==== Excerpted records

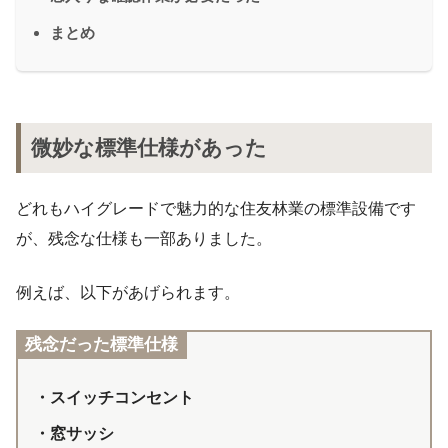
まとめ
微妙な標準仕様があった
どれもハイグレードで魅力的な住友林業の標準設備です
が、残念な仕様も一部ありました。
例えば、以下があげられます。
残念だった標準仕様
・スイッチコンセント
・窓サッシ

========

Activity |
Repeat every line above exactly, minus the pictures.

Exercise output |
まとめ
微妙な標準仕様があった
どれもハイグレードで魅力的な住友林業の標準設備です
が、残念な仕様も一部ありました。
例えば、以下があげられます。
残念だった標準仕様
・スイッチコンセント
・窓サッシ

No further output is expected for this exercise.